(Records from a collection)
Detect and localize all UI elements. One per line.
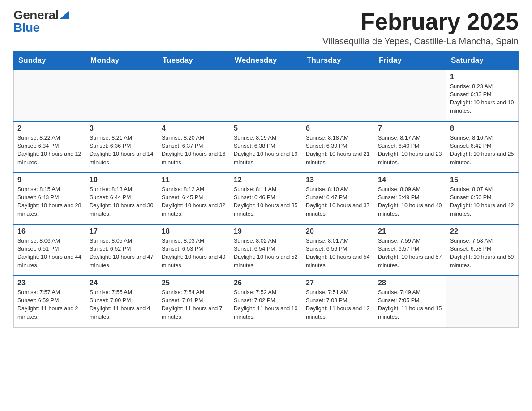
day-number: 21 <box>378 227 442 235</box>
day-number: 10 <box>90 176 154 184</box>
day-number: 11 <box>162 176 226 184</box>
day-sun-info: Sunrise: 8:01 AM Sunset: 6:56 PM Dayligh… <box>306 237 370 270</box>
calendar-cell: 17Sunrise: 8:05 AM Sunset: 6:52 PM Dayli… <box>86 224 158 276</box>
calendar-cell <box>158 70 230 121</box>
calendar-week-row: 16Sunrise: 8:06 AM Sunset: 6:51 PM Dayli… <box>14 224 519 276</box>
logo-blue-text: Blue <box>13 21 69 34</box>
logo-general-text: General <box>13 9 59 21</box>
day-sun-info: Sunrise: 7:51 AM Sunset: 7:03 PM Dayligh… <box>306 288 370 321</box>
calendar-cell: 24Sunrise: 7:55 AM Sunset: 7:00 PM Dayli… <box>86 276 158 327</box>
header-thursday: Thursday <box>302 51 374 70</box>
calendar-cell: 8Sunrise: 8:16 AM Sunset: 6:42 PM Daylig… <box>446 121 519 173</box>
calendar-cell: 3Sunrise: 8:21 AM Sunset: 6:36 PM Daylig… <box>86 121 158 173</box>
calendar-cell: 4Sunrise: 8:20 AM Sunset: 6:37 PM Daylig… <box>158 121 230 173</box>
day-number: 15 <box>450 176 515 184</box>
location-subtitle: Villasequilla de Yepes, Castille-La Manc… <box>322 36 519 47</box>
calendar-cell: 7Sunrise: 8:17 AM Sunset: 6:40 PM Daylig… <box>374 121 446 173</box>
header-tuesday: Tuesday <box>158 51 230 70</box>
day-number: 2 <box>17 124 82 133</box>
day-sun-info: Sunrise: 8:12 AM Sunset: 6:45 PM Dayligh… <box>162 185 226 218</box>
day-number: 13 <box>306 176 370 184</box>
day-number: 14 <box>378 176 442 184</box>
day-number: 25 <box>162 279 226 287</box>
calendar-table: Sunday Monday Tuesday Wednesday Thursday… <box>13 51 519 328</box>
day-sun-info: Sunrise: 8:09 AM Sunset: 6:49 PM Dayligh… <box>378 185 442 218</box>
day-sun-info: Sunrise: 8:18 AM Sunset: 6:39 PM Dayligh… <box>306 134 370 167</box>
calendar-cell: 9Sunrise: 8:15 AM Sunset: 6:43 PM Daylig… <box>14 173 86 224</box>
calendar-cell: 10Sunrise: 8:13 AM Sunset: 6:44 PM Dayli… <box>86 173 158 224</box>
day-sun-info: Sunrise: 7:49 AM Sunset: 7:05 PM Dayligh… <box>378 288 442 321</box>
day-number: 3 <box>90 124 154 133</box>
title-block: February 2025 Villasequilla de Yepes, Ca… <box>322 9 519 47</box>
day-sun-info: Sunrise: 7:55 AM Sunset: 7:00 PM Dayligh… <box>90 288 154 321</box>
day-sun-info: Sunrise: 8:03 AM Sunset: 6:53 PM Dayligh… <box>162 237 226 270</box>
calendar-week-row: 23Sunrise: 7:57 AM Sunset: 6:59 PM Dayli… <box>14 276 519 327</box>
day-sun-info: Sunrise: 8:10 AM Sunset: 6:47 PM Dayligh… <box>306 185 370 218</box>
calendar-cell: 19Sunrise: 8:02 AM Sunset: 6:54 PM Dayli… <box>230 224 302 276</box>
day-number: 18 <box>162 227 226 235</box>
day-number: 12 <box>234 176 298 184</box>
day-number: 27 <box>306 279 370 287</box>
calendar-header-row: Sunday Monday Tuesday Wednesday Thursday… <box>14 51 519 70</box>
day-sun-info: Sunrise: 8:21 AM Sunset: 6:36 PM Dayligh… <box>90 134 154 167</box>
calendar-cell: 23Sunrise: 7:57 AM Sunset: 6:59 PM Dayli… <box>14 276 86 327</box>
day-number: 28 <box>378 279 442 287</box>
calendar-cell: 18Sunrise: 8:03 AM Sunset: 6:53 PM Dayli… <box>158 224 230 276</box>
day-sun-info: Sunrise: 7:59 AM Sunset: 6:57 PM Dayligh… <box>378 237 442 270</box>
month-title: February 2025 <box>322 9 519 34</box>
logo-triangle-icon <box>60 11 69 19</box>
header-wednesday: Wednesday <box>230 51 302 70</box>
calendar-cell: 13Sunrise: 8:10 AM Sunset: 6:47 PM Dayli… <box>302 173 374 224</box>
day-sun-info: Sunrise: 8:16 AM Sunset: 6:42 PM Dayligh… <box>450 134 515 167</box>
calendar-cell: 1Sunrise: 8:23 AM Sunset: 6:33 PM Daylig… <box>446 70 519 121</box>
day-sun-info: Sunrise: 8:02 AM Sunset: 6:54 PM Dayligh… <box>234 237 298 270</box>
day-number: 19 <box>234 227 298 235</box>
calendar-cell: 25Sunrise: 7:54 AM Sunset: 7:01 PM Dayli… <box>158 276 230 327</box>
calendar-cell: 12Sunrise: 8:11 AM Sunset: 6:46 PM Dayli… <box>230 173 302 224</box>
header-monday: Monday <box>86 51 158 70</box>
day-number: 16 <box>17 227 82 235</box>
day-number: 5 <box>234 124 298 133</box>
calendar-cell <box>374 70 446 121</box>
day-number: 7 <box>378 124 442 133</box>
calendar-cell <box>446 276 519 327</box>
day-number: 8 <box>450 124 515 133</box>
day-number: 20 <box>306 227 370 235</box>
day-number: 23 <box>17 279 82 287</box>
header-friday: Friday <box>374 51 446 70</box>
calendar-week-row: 1Sunrise: 8:23 AM Sunset: 6:33 PM Daylig… <box>14 70 519 121</box>
calendar-week-row: 9Sunrise: 8:15 AM Sunset: 6:43 PM Daylig… <box>14 173 519 224</box>
day-number: 26 <box>234 279 298 287</box>
day-sun-info: Sunrise: 8:19 AM Sunset: 6:38 PM Dayligh… <box>234 134 298 167</box>
day-sun-info: Sunrise: 8:15 AM Sunset: 6:43 PM Dayligh… <box>17 185 82 218</box>
calendar-week-row: 2Sunrise: 8:22 AM Sunset: 6:34 PM Daylig… <box>14 121 519 173</box>
calendar-cell: 27Sunrise: 7:51 AM Sunset: 7:03 PM Dayli… <box>302 276 374 327</box>
day-sun-info: Sunrise: 7:54 AM Sunset: 7:01 PM Dayligh… <box>162 288 226 321</box>
day-sun-info: Sunrise: 8:20 AM Sunset: 6:37 PM Dayligh… <box>162 134 226 167</box>
day-number: 4 <box>162 124 226 133</box>
calendar-cell: 28Sunrise: 7:49 AM Sunset: 7:05 PM Dayli… <box>374 276 446 327</box>
day-sun-info: Sunrise: 7:52 AM Sunset: 7:02 PM Dayligh… <box>234 288 298 321</box>
calendar-cell: 22Sunrise: 7:58 AM Sunset: 6:58 PM Dayli… <box>446 224 519 276</box>
calendar-cell: 16Sunrise: 8:06 AM Sunset: 6:51 PM Dayli… <box>14 224 86 276</box>
page-header: General Blue February 2025 Villasequilla… <box>13 9 519 47</box>
calendar-cell: 20Sunrise: 8:01 AM Sunset: 6:56 PM Dayli… <box>302 224 374 276</box>
calendar-cell <box>86 70 158 121</box>
calendar-cell <box>230 70 302 121</box>
calendar-cell: 5Sunrise: 8:19 AM Sunset: 6:38 PM Daylig… <box>230 121 302 173</box>
day-sun-info: Sunrise: 8:05 AM Sunset: 6:52 PM Dayligh… <box>90 237 154 270</box>
calendar-cell: 2Sunrise: 8:22 AM Sunset: 6:34 PM Daylig… <box>14 121 86 173</box>
calendar-cell: 26Sunrise: 7:52 AM Sunset: 7:02 PM Dayli… <box>230 276 302 327</box>
logo: General Blue <box>13 9 69 34</box>
day-sun-info: Sunrise: 8:13 AM Sunset: 6:44 PM Dayligh… <box>90 185 154 218</box>
header-sunday: Sunday <box>14 51 86 70</box>
day-sun-info: Sunrise: 8:17 AM Sunset: 6:40 PM Dayligh… <box>378 134 442 167</box>
day-sun-info: Sunrise: 8:23 AM Sunset: 6:33 PM Dayligh… <box>450 82 515 115</box>
day-number: 6 <box>306 124 370 133</box>
day-number: 9 <box>17 176 82 184</box>
day-sun-info: Sunrise: 8:07 AM Sunset: 6:50 PM Dayligh… <box>450 185 515 218</box>
day-sun-info: Sunrise: 8:11 AM Sunset: 6:46 PM Dayligh… <box>234 185 298 218</box>
day-sun-info: Sunrise: 8:22 AM Sunset: 6:34 PM Dayligh… <box>17 134 82 167</box>
calendar-cell <box>14 70 86 121</box>
svg-marker-0 <box>60 11 69 19</box>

- [The task]: Every line above that holds the string "Sunday" should be copied out.

- [Written answer]:
calendar-table: Sunday Monday Tuesday Wednesday Thursday… <box>13 51 519 328</box>
calendar-header-row: Sunday Monday Tuesday Wednesday Thursday… <box>14 51 519 70</box>
header-sunday: Sunday <box>14 51 86 70</box>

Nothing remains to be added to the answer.